Still, some areas continue to face oversupply, particularly in the Bay Area, where more than 50 percent of condominium units remained unoccupied. According to Bondoc, this led many developers to take more aggressive strategies to clear inventory.
“A lot of developers right now have been implementing ready-for-occupancy promos—more innovative, more attractive offers being launched left and right,” he said. “Admittedly, we still have some condominium units left in the market that need to be absorbed, sold, or leased by residents and investors. So let’s see how this will fare over the next few quarters,”

Luxury segment gains ground
In 2024, upscale to ultra luxury launches (priced at P12 million and above) accounted for 41 percent of total new projects in Metro Manila, up from 20 percent in 2023.
High-end projects such as Aurelia Residences in Bonifacio Global City, Park Villas and Eluria in Makati City, and The Velaris Residences in Pasig City have reported strong take-up, with some developments already over 80 to 90 percent sold.

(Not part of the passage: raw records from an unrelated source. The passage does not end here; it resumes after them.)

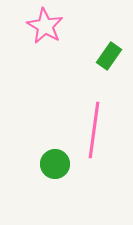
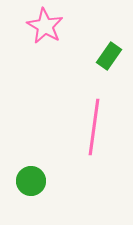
pink line: moved 3 px up
green circle: moved 24 px left, 17 px down
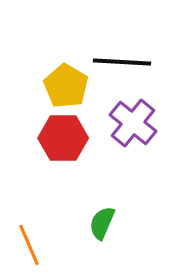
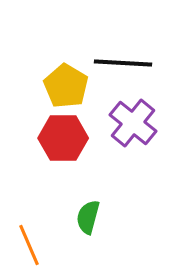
black line: moved 1 px right, 1 px down
green semicircle: moved 14 px left, 6 px up; rotated 8 degrees counterclockwise
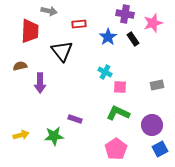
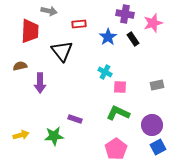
blue square: moved 2 px left, 2 px up
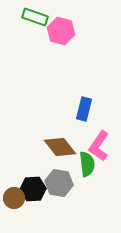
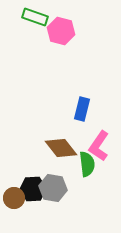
blue rectangle: moved 2 px left
brown diamond: moved 1 px right, 1 px down
gray hexagon: moved 6 px left, 5 px down
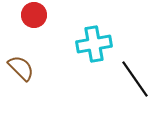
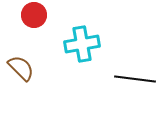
cyan cross: moved 12 px left
black line: rotated 48 degrees counterclockwise
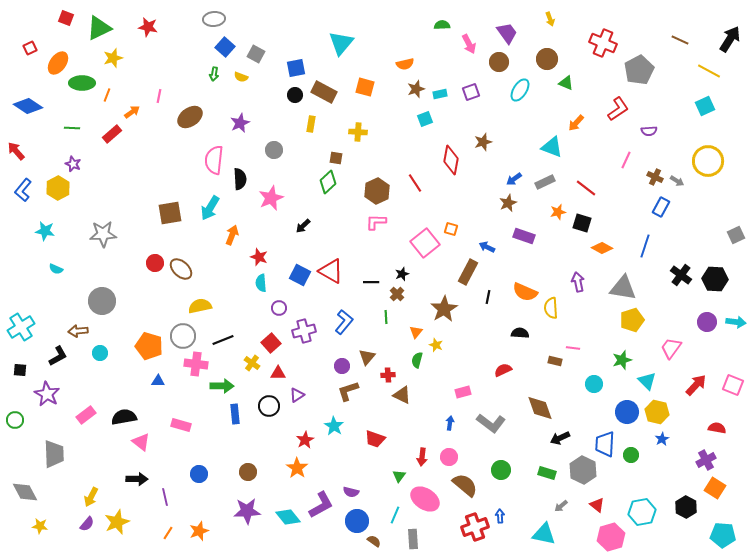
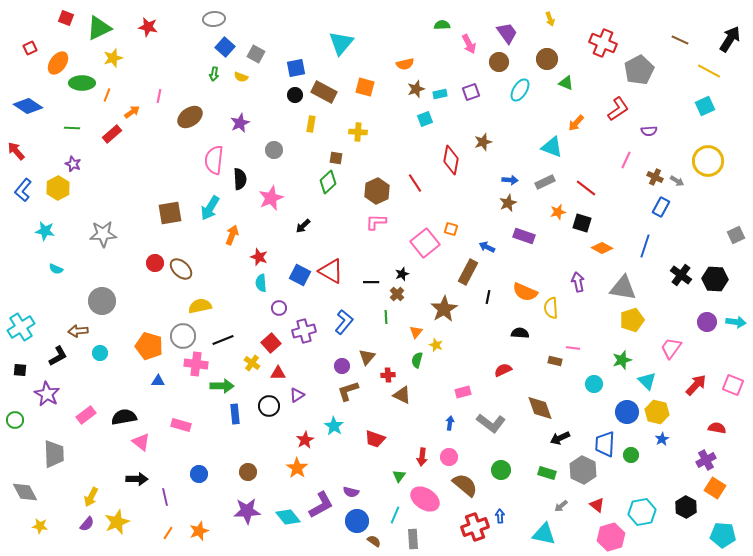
blue arrow at (514, 179): moved 4 px left, 1 px down; rotated 140 degrees counterclockwise
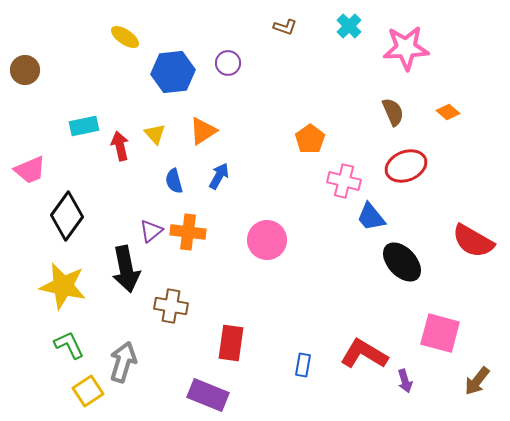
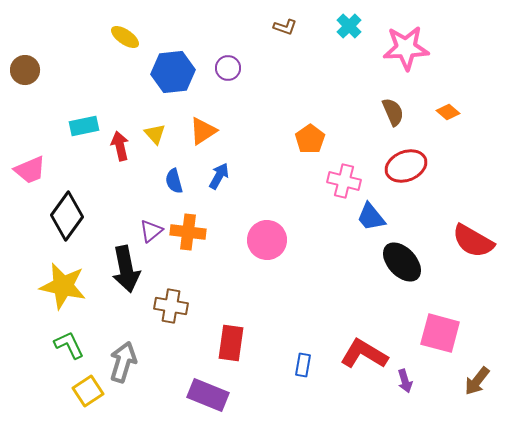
purple circle: moved 5 px down
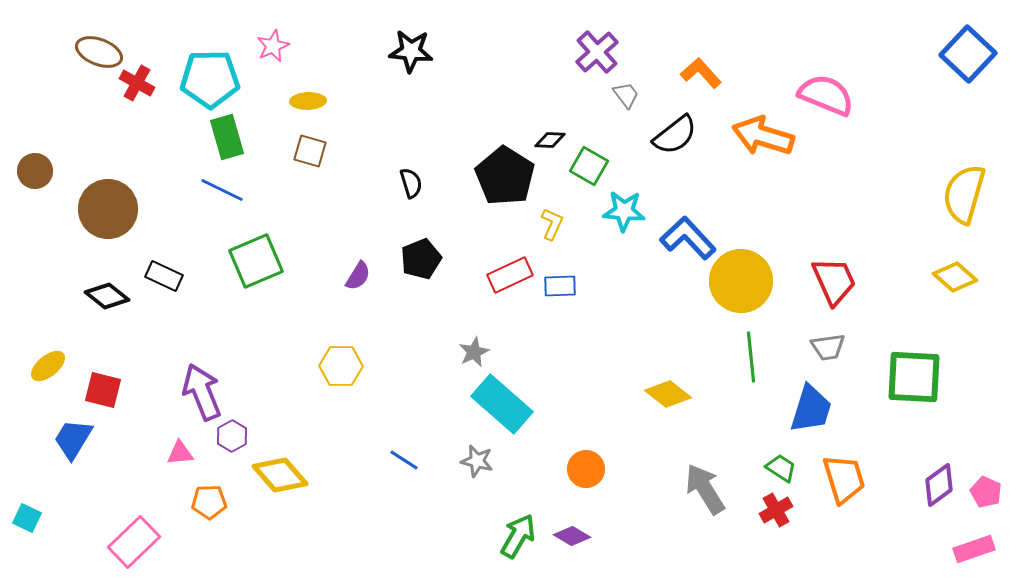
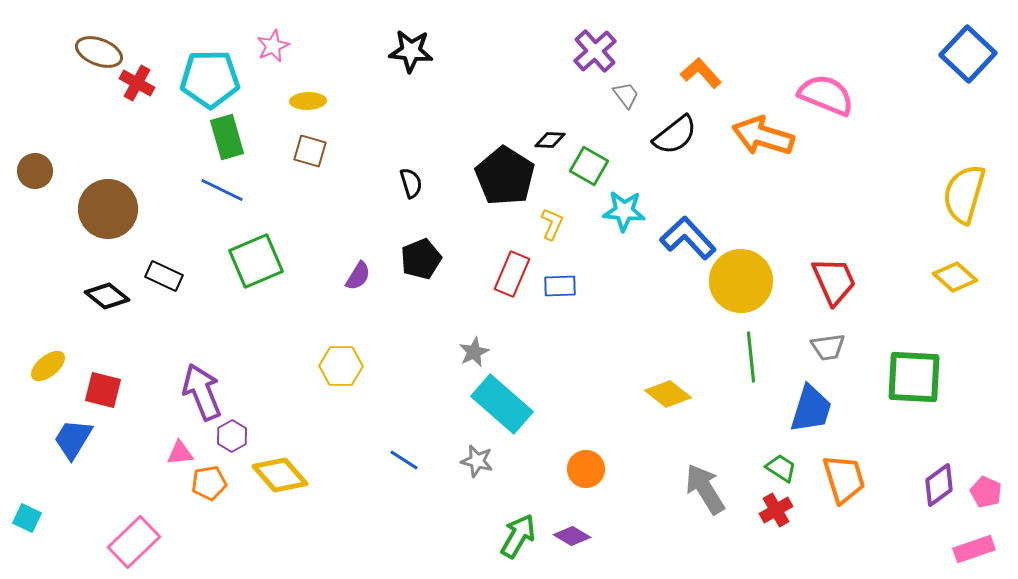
purple cross at (597, 52): moved 2 px left, 1 px up
red rectangle at (510, 275): moved 2 px right, 1 px up; rotated 42 degrees counterclockwise
orange pentagon at (209, 502): moved 19 px up; rotated 8 degrees counterclockwise
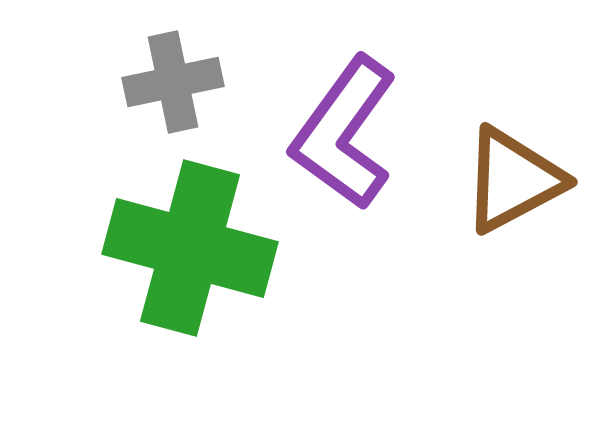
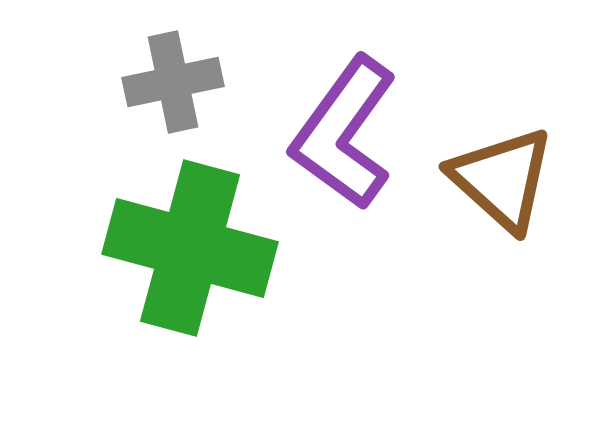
brown triangle: moved 11 px left, 1 px up; rotated 50 degrees counterclockwise
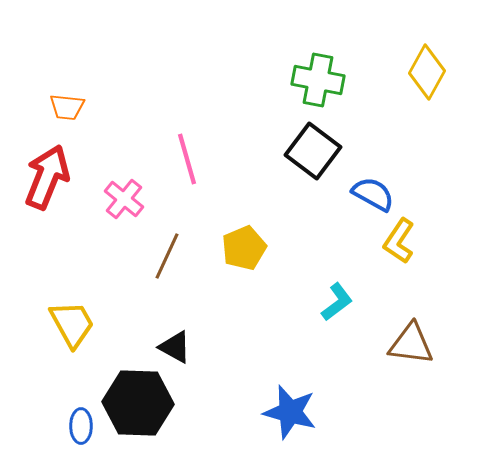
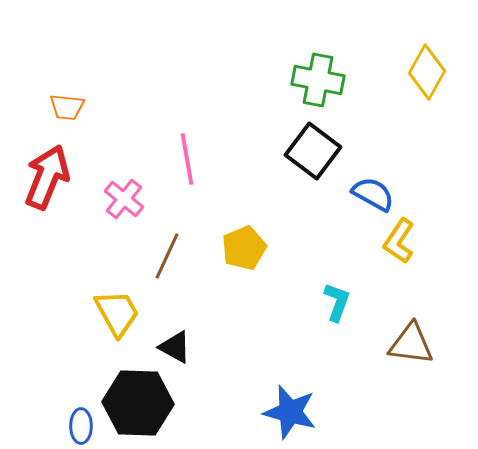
pink line: rotated 6 degrees clockwise
cyan L-shape: rotated 33 degrees counterclockwise
yellow trapezoid: moved 45 px right, 11 px up
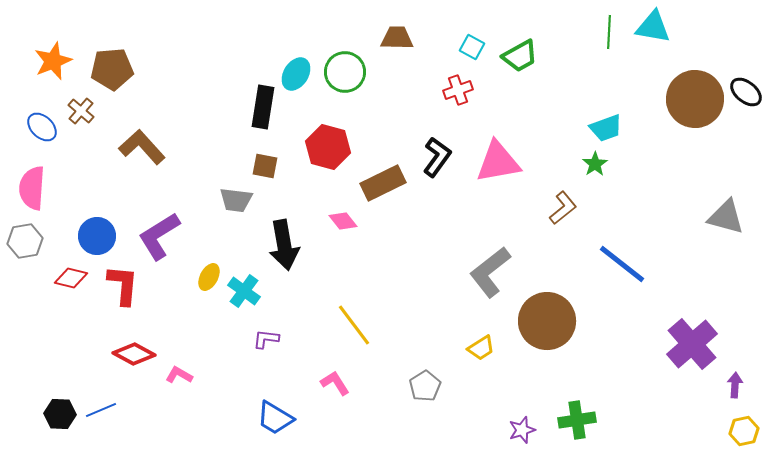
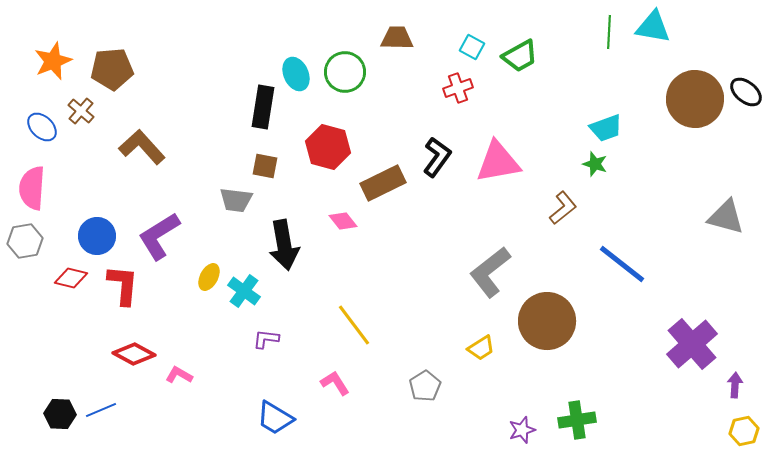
cyan ellipse at (296, 74): rotated 56 degrees counterclockwise
red cross at (458, 90): moved 2 px up
green star at (595, 164): rotated 20 degrees counterclockwise
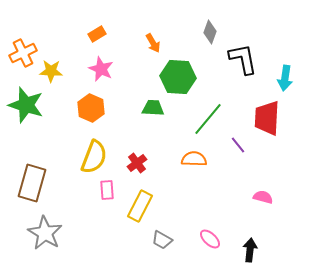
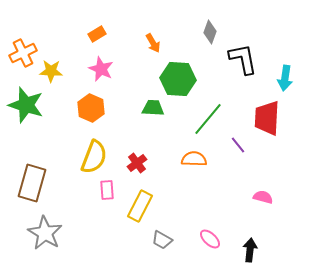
green hexagon: moved 2 px down
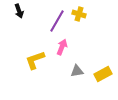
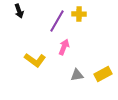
yellow cross: rotated 16 degrees counterclockwise
pink arrow: moved 2 px right
yellow L-shape: rotated 125 degrees counterclockwise
gray triangle: moved 4 px down
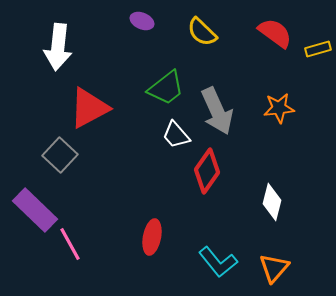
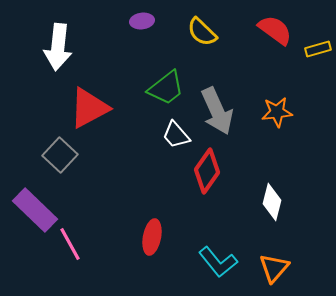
purple ellipse: rotated 30 degrees counterclockwise
red semicircle: moved 3 px up
orange star: moved 2 px left, 4 px down
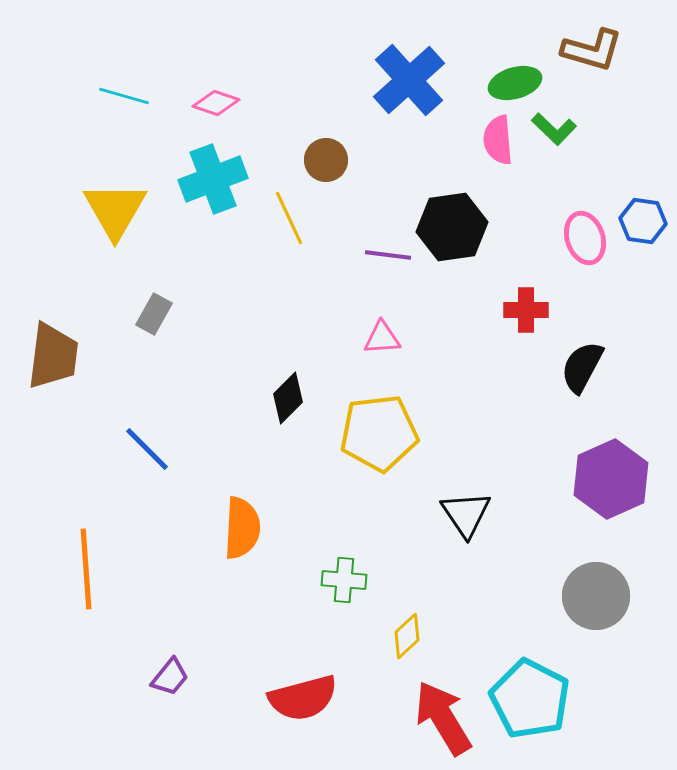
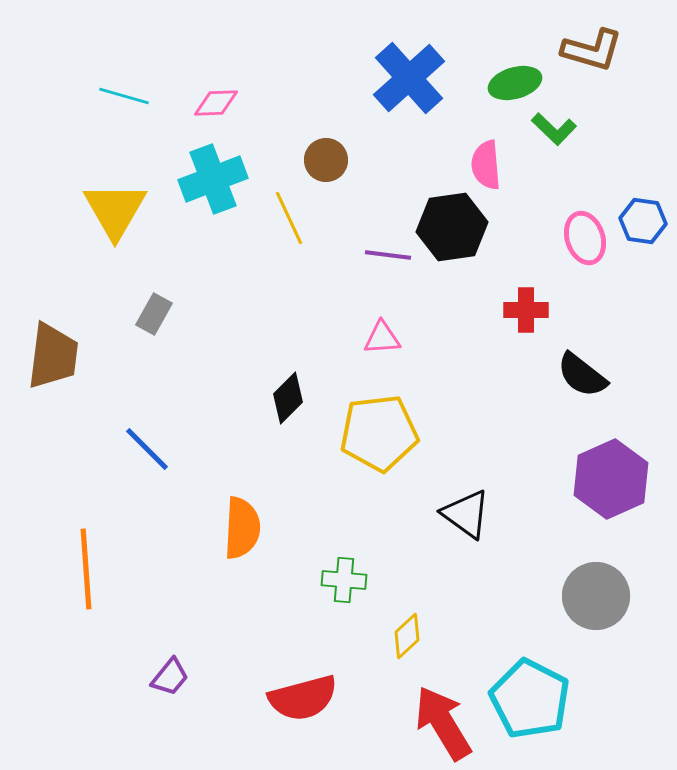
blue cross: moved 2 px up
pink diamond: rotated 21 degrees counterclockwise
pink semicircle: moved 12 px left, 25 px down
black semicircle: moved 8 px down; rotated 80 degrees counterclockwise
black triangle: rotated 20 degrees counterclockwise
red arrow: moved 5 px down
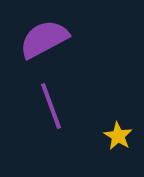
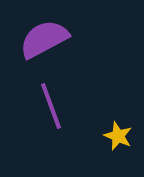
yellow star: rotated 8 degrees counterclockwise
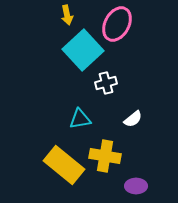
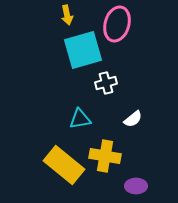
pink ellipse: rotated 12 degrees counterclockwise
cyan square: rotated 27 degrees clockwise
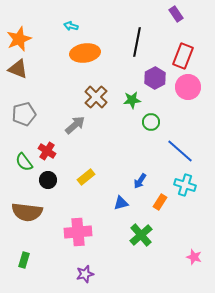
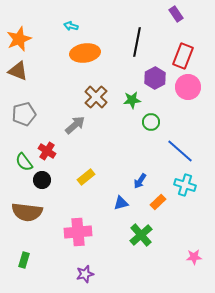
brown triangle: moved 2 px down
black circle: moved 6 px left
orange rectangle: moved 2 px left; rotated 14 degrees clockwise
pink star: rotated 21 degrees counterclockwise
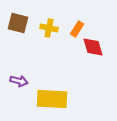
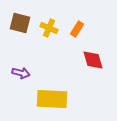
brown square: moved 2 px right
yellow cross: rotated 12 degrees clockwise
red diamond: moved 13 px down
purple arrow: moved 2 px right, 8 px up
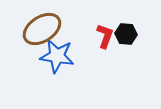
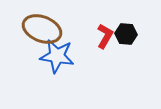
brown ellipse: rotated 54 degrees clockwise
red L-shape: rotated 10 degrees clockwise
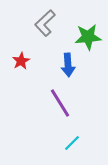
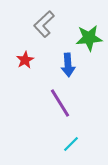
gray L-shape: moved 1 px left, 1 px down
green star: moved 1 px right, 1 px down
red star: moved 4 px right, 1 px up
cyan line: moved 1 px left, 1 px down
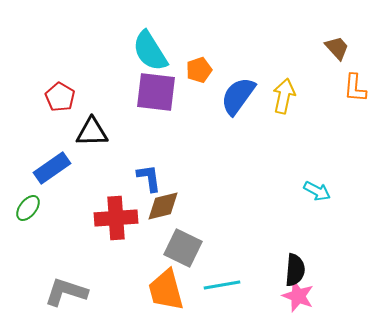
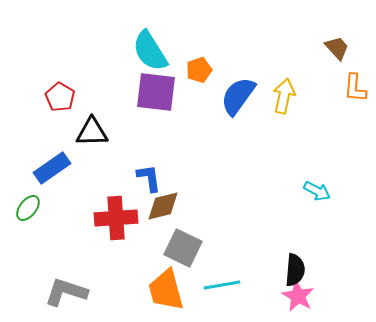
pink star: rotated 8 degrees clockwise
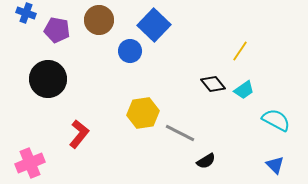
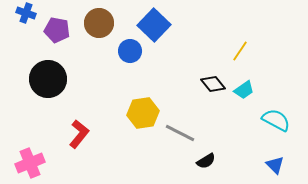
brown circle: moved 3 px down
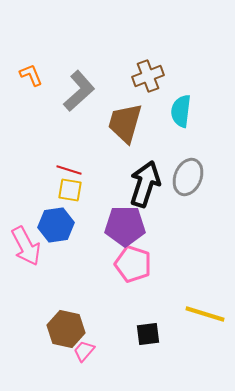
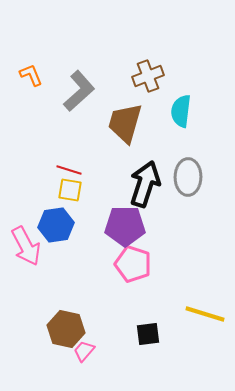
gray ellipse: rotated 21 degrees counterclockwise
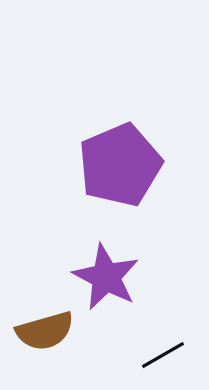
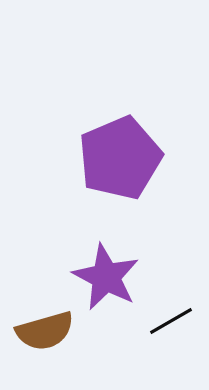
purple pentagon: moved 7 px up
black line: moved 8 px right, 34 px up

“Right now, it appears that the upscale luxury, ultra luxury projects remain well-performing and, in fact, are a cut above the rest,” Bondoc explained.

Provincial markets stay Active
Bondoc added that demand continues to shift beyond Metro Manila.
“What really stands out is the growing demand for condominium units and, more notably, horizontal house-and-lot and lot-only properties outside the capital region,” he said.
In provinces such as Cavite, Laguna, Batangas, Pampanga and Cebu, the average take-up rates for these projects ranged from 86 percent to 98 percent (H&L), and 81 percent to 96 percent (lot-only) in Q2 2025.
Cebu continues to lead in new condominium supply outside the capital, with 33,000 units expected to be completed between 2025 and 2028—nearly double that of Metro Manila’s key business districts.
Positive momentum for office
Colliers also reported positive momentum in the office sector.
Kevin Jara, director and head of Office Services-Tenant Representation at Colliers, reported that transactions in the first half of 2025 grew 33 percent to 446,000 sqm from a year ago.
Metro Manila’s office vacancy, however, remains high at 20 percent. In contrast, provincial markets face supply shortages amid rising demand.
“Provincial remains to be a bright spot on provincial markets. We’re on track to hit our usual target 200,000 sqm in the markets outside of Manila by yearend. I think the problem right now in provincial is we’re seeing a supply gap now not being able to fulfill a potential demand in markets outside Manila,” Jara said.